• _EXERCISE AIM_:
Give again, word for word, the lines below that run from the line with "59.99万円～133.99万円" through the line with "２月２７日(木)に賞状伝達式と予餞会が行われました。賞状伝". Drop the pictures.

[[ DATA RECORDS, beginning ]]

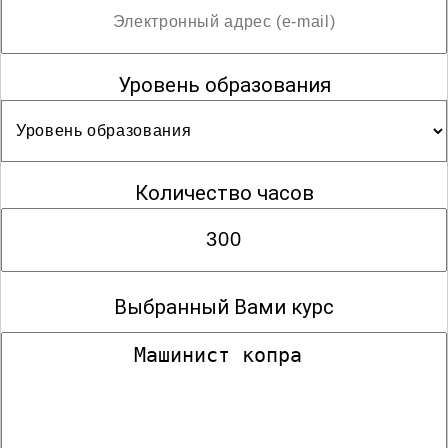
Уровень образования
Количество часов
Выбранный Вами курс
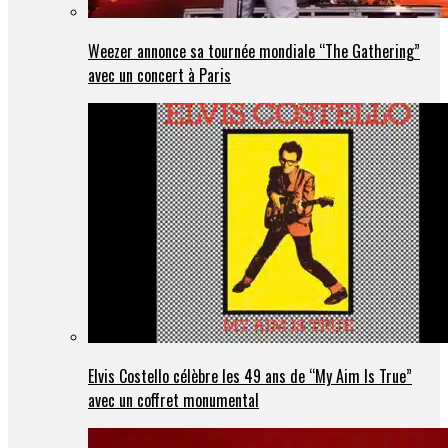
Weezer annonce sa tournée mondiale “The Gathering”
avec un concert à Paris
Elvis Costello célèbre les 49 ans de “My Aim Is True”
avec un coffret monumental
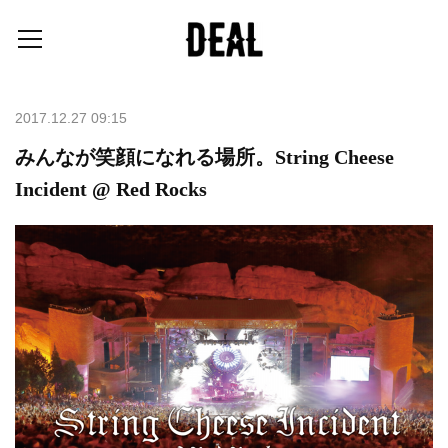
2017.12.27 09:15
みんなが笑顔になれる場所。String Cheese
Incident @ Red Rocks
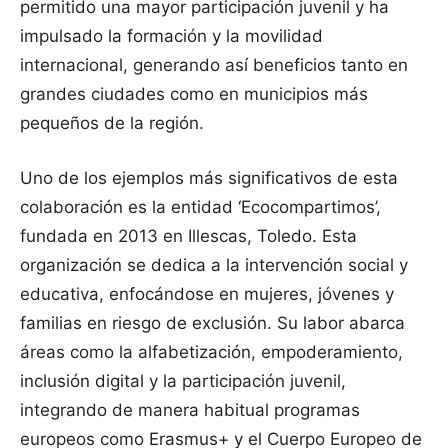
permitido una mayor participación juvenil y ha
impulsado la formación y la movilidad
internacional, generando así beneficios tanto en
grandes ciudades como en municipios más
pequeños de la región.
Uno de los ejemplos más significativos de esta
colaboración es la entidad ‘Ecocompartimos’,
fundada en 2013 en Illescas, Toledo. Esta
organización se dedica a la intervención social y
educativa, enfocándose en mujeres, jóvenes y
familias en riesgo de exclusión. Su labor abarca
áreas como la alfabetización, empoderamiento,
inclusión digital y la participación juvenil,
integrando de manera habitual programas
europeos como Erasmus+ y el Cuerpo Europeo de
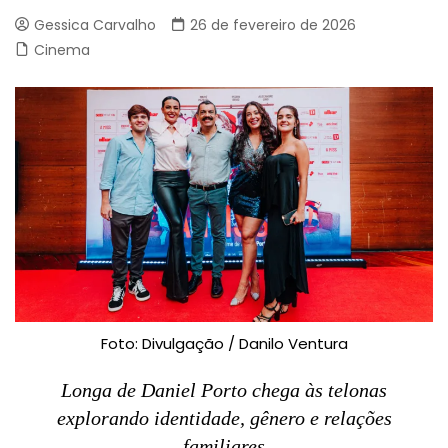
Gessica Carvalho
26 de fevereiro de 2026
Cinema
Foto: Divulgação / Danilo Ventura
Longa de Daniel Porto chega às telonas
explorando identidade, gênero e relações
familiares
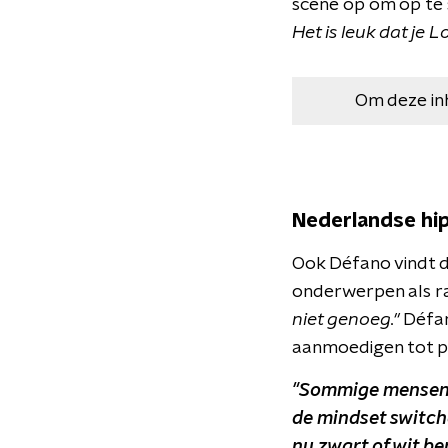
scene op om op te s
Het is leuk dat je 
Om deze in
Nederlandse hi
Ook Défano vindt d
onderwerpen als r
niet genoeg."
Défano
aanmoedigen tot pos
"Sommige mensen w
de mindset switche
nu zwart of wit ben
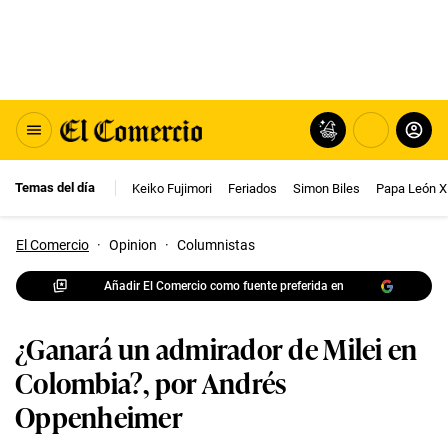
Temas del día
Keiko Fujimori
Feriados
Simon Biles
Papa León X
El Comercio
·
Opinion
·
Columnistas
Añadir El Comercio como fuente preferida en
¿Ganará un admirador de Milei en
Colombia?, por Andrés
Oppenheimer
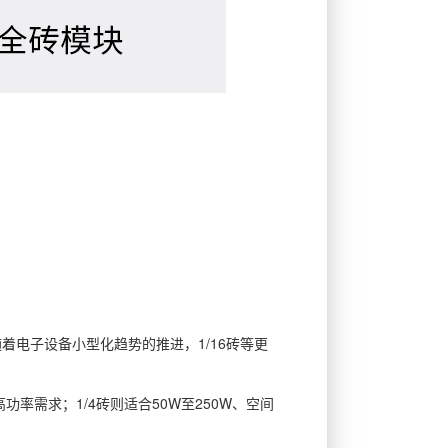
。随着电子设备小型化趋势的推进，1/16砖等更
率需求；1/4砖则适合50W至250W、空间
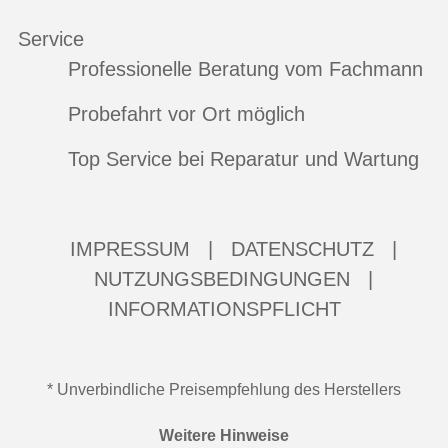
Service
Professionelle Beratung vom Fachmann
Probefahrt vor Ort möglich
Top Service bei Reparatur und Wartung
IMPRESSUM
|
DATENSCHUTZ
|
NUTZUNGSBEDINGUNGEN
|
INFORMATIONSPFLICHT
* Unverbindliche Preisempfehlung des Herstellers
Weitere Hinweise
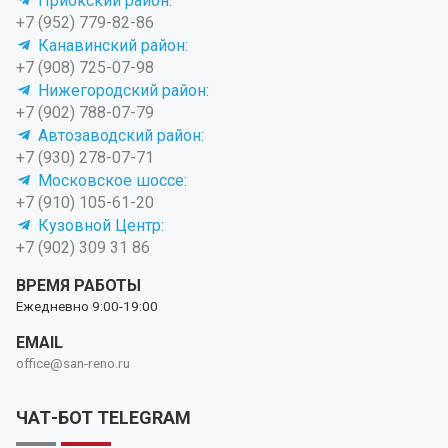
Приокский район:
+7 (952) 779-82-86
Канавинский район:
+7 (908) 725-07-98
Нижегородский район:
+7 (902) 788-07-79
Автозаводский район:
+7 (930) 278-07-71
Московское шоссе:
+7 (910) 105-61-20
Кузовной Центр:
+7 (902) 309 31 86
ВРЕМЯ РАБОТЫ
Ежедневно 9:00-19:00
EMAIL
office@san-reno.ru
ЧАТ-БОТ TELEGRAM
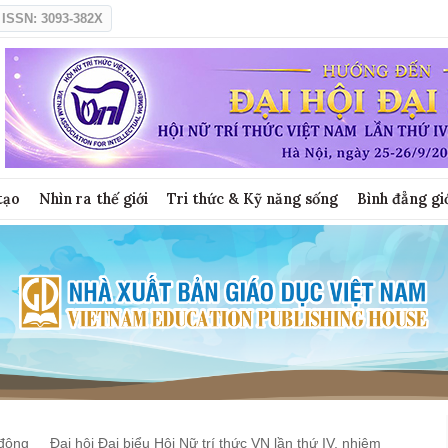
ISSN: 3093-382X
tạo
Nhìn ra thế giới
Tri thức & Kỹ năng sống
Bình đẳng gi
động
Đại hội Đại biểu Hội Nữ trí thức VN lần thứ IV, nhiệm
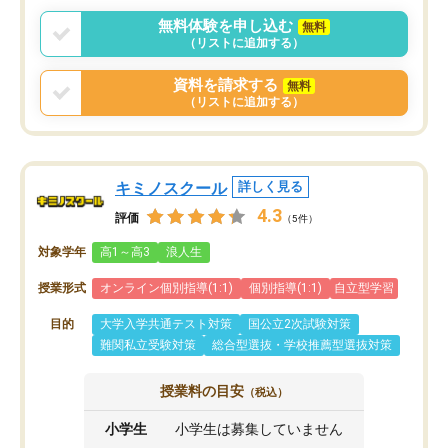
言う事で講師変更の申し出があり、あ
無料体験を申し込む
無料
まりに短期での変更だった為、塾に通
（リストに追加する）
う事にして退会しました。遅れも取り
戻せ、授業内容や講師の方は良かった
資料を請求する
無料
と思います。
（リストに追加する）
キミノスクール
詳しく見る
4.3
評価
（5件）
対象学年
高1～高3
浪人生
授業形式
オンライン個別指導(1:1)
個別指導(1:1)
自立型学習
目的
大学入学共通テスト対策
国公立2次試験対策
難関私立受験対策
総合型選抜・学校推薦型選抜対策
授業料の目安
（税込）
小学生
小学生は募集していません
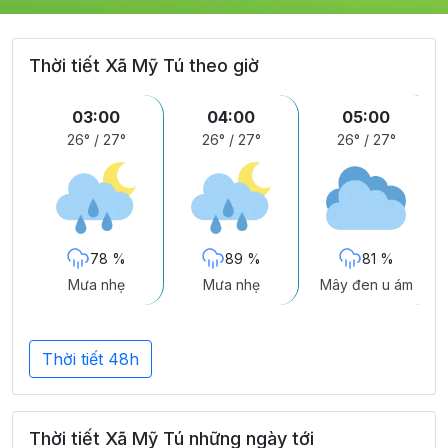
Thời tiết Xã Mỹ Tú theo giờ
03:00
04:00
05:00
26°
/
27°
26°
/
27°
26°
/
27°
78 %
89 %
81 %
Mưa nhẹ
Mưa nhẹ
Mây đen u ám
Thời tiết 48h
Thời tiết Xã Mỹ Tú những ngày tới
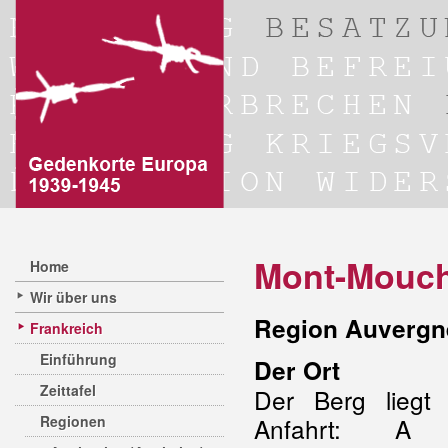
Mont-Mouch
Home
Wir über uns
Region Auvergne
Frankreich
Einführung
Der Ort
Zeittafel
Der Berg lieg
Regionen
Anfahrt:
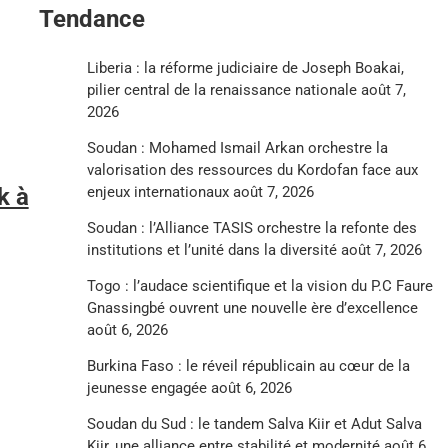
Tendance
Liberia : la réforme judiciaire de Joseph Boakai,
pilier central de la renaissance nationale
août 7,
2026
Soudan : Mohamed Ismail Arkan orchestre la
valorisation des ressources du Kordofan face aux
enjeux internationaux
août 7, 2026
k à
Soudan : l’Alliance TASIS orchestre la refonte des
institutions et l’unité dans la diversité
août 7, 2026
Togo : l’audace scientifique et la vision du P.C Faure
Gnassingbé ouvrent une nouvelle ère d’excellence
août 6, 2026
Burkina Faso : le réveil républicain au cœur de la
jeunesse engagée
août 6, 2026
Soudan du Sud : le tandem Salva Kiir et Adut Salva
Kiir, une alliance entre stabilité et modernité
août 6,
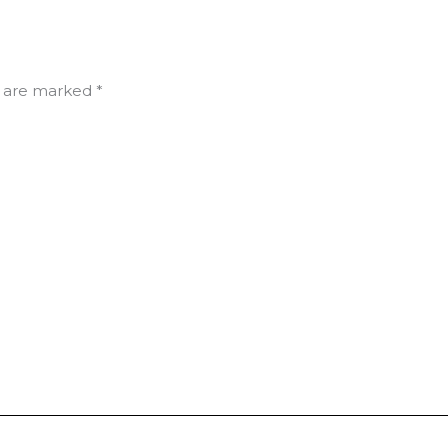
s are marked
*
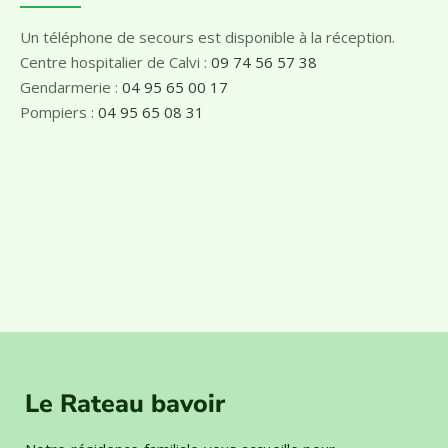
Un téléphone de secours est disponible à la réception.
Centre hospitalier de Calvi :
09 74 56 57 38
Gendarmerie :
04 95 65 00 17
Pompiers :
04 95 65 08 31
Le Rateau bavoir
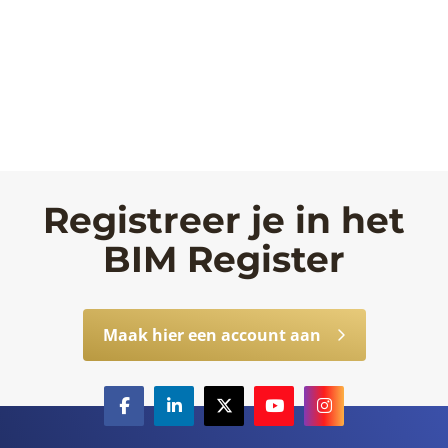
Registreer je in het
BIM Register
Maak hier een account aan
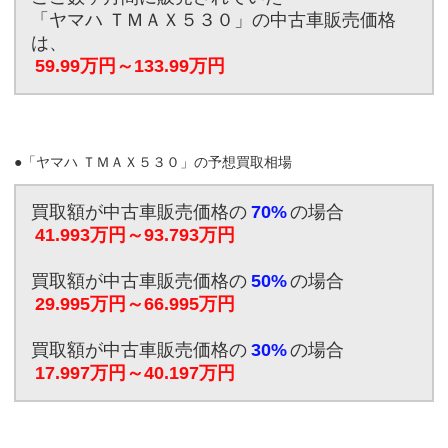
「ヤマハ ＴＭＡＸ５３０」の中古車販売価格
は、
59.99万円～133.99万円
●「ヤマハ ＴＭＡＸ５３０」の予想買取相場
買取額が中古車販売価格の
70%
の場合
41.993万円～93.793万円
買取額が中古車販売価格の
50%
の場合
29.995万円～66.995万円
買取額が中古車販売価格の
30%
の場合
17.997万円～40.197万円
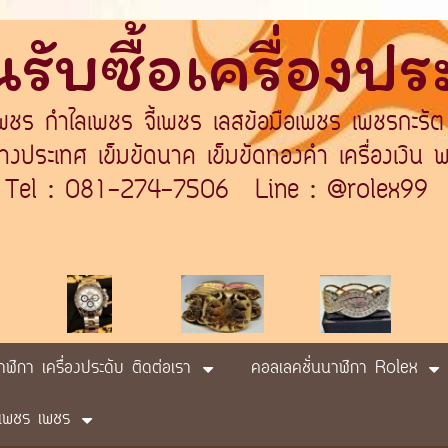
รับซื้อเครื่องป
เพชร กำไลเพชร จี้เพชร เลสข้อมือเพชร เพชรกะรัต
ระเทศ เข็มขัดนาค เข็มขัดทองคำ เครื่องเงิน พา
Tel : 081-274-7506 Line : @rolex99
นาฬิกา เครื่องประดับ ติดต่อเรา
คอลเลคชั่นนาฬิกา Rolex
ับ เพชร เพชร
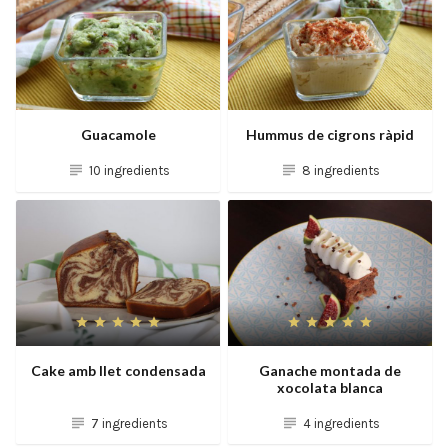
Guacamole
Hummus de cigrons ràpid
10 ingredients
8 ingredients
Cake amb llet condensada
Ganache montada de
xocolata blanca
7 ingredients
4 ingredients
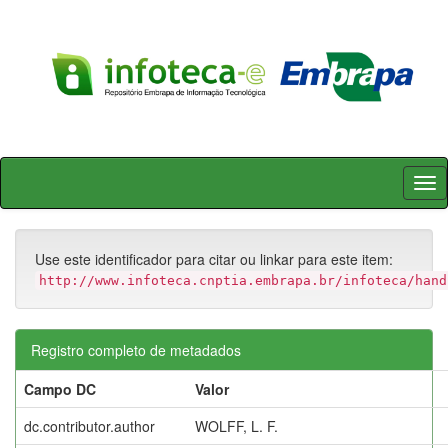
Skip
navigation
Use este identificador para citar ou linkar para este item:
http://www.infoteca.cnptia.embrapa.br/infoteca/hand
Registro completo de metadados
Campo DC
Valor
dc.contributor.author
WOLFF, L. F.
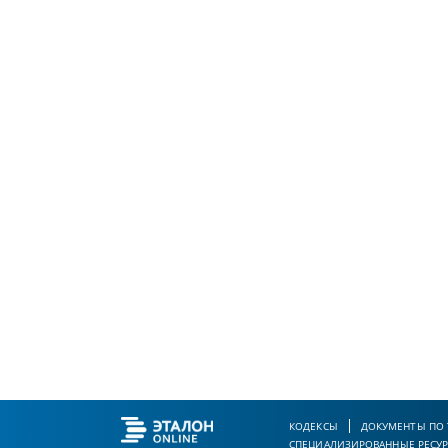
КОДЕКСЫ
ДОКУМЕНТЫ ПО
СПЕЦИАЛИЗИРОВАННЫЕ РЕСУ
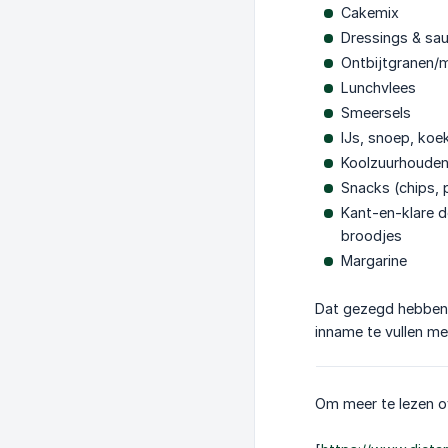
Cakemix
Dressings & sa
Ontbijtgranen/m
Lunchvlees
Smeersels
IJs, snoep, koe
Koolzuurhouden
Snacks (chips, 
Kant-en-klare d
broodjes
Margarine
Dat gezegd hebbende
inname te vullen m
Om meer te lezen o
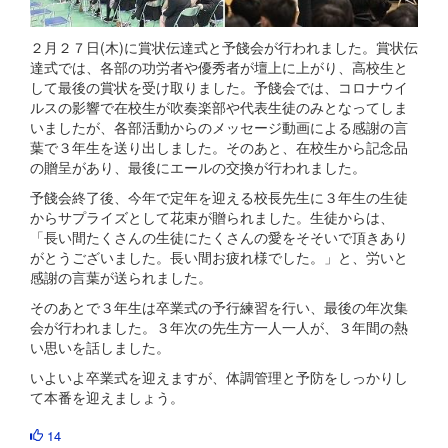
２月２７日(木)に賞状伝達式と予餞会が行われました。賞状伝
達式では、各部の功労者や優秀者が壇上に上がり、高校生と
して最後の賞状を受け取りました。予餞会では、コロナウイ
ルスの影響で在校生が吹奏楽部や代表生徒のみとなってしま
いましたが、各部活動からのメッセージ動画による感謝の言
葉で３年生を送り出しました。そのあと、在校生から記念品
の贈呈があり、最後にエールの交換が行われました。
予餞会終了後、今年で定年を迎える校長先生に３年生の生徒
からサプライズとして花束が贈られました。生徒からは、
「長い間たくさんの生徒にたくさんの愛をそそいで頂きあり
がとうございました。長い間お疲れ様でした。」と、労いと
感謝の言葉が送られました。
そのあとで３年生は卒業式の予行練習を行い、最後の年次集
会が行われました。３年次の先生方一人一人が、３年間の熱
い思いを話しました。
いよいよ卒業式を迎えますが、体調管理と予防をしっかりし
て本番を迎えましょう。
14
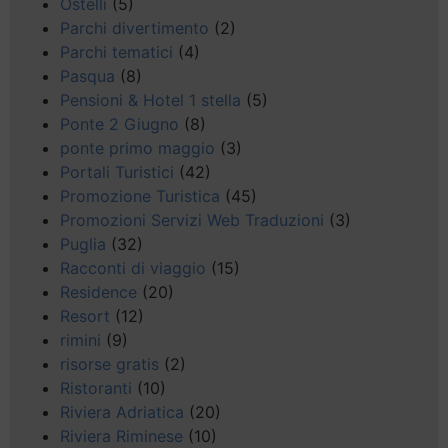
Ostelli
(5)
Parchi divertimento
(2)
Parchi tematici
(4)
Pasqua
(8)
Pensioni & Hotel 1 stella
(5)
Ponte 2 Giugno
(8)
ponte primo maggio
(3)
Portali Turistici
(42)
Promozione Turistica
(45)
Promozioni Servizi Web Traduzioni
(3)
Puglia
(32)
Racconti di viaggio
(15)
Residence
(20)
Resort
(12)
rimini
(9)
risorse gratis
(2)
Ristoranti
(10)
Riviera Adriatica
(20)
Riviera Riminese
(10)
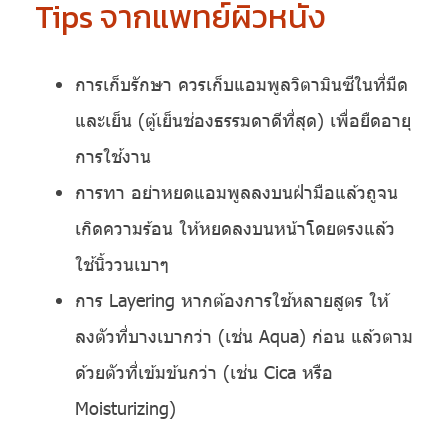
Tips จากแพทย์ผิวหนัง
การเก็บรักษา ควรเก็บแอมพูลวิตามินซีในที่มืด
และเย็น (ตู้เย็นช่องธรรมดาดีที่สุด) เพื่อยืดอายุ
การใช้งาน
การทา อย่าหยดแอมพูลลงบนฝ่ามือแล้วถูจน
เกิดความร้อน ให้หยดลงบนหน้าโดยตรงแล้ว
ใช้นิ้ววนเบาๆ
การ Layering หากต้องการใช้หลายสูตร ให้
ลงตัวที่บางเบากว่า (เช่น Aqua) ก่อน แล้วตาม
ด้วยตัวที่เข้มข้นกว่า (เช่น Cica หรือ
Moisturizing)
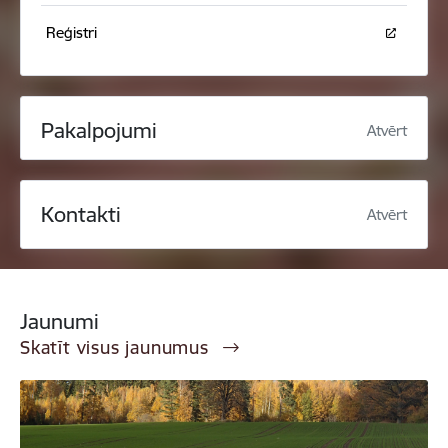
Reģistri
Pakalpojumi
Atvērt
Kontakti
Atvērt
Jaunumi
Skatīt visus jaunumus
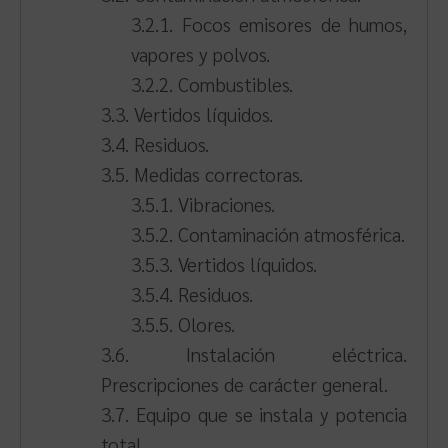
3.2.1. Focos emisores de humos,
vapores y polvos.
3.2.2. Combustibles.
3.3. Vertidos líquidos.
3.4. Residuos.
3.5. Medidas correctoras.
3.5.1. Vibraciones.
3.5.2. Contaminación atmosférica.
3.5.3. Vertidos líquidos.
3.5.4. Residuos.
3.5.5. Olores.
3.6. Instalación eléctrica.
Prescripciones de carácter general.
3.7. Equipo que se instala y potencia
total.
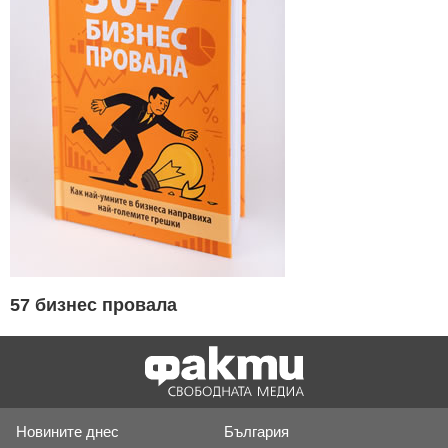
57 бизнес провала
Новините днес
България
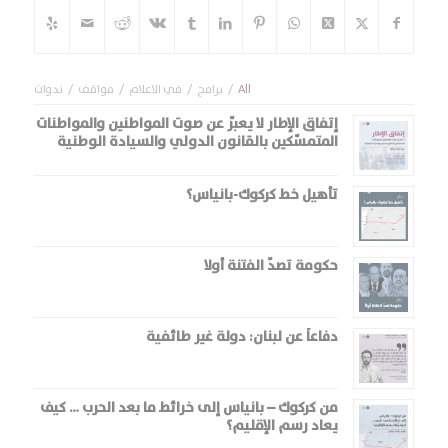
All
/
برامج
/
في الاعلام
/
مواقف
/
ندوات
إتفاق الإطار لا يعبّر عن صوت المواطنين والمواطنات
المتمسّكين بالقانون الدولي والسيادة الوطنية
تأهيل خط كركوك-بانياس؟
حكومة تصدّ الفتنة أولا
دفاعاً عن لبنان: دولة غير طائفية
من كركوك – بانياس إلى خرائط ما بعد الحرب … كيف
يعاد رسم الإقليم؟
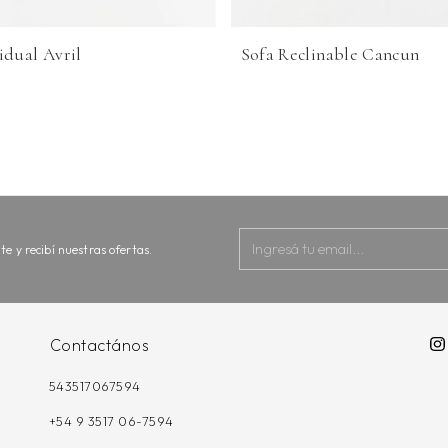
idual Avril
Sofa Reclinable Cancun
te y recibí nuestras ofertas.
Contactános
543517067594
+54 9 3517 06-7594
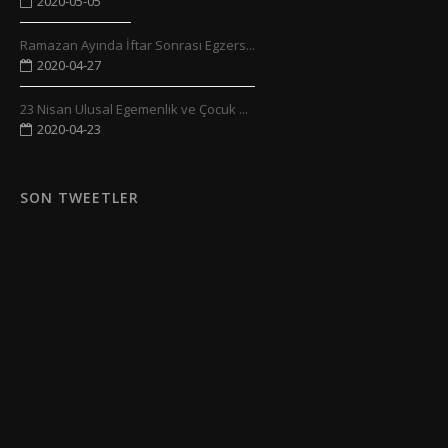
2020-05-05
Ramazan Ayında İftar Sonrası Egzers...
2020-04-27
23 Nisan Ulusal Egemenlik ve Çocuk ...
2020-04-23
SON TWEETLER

[[ DATA RECORDS, end ]]

• _REPLY_:
59.99万円～133.99万円
●「ヤマハ ＴＭＡＸ５３０」の予想買取相場
買取額が中古車販売価格の
70%
の場合
41.993万円～93.793万円
買取額が中古車販売価格の
50%
の場合
29.995万円～66.995万円
買取額が中古車販売価格の
30%
の場合
17.997万円～40.197万円
รับซื้อเครื่องป
เพชร กำไลเพชร จี้เพชร เลสข้อมือเพชร เพชรกะรัต
ระเทศ เข็มขัดนาค เข็มขัดทองคำ เครื่องเงิน พา
Tel : 081-274-7506 Line : @rolex99
นาฬิกา เครื่องประดับ ติดต่อเรา
คอลเลคชั่นนาฬิกา Rolex
ับ เพชร เพชร
Guacamole
Hummus de cigrons ràpid
10 ingredients
8 ingredients
Cake amb llet condensada
Ganache montada de
xocolata blanca
7 ingredients
4 ingredients
Skip
navigation
Use este identificador para citar ou linkar para este item:
http://www.infoteca.cnptia.embrapa.br/infoteca/hand
Registro completo de metadados
Campo DC
Valor
dc.contributor.author
WOLFF, L. F.
КОДЕКСЫ
ДОКУМЕНТЫ ПО
СПЕЦИАЛИЗИРОВАННЫЕ РЕСУ
Cakemix
Dressings & sa
Ontbijtgranen/m
Lunchvlees
Smeersels
IJs, snoep, koe
Koolzuurhouden
Snacks (chips, 
Kant-en-klare d
broodjes
Margarine
Dat gezegd hebbende
inname te vullen m
Om meer te lezen o
２月２７日(木)に賞状伝達式と予餞会が行われました。賞状伝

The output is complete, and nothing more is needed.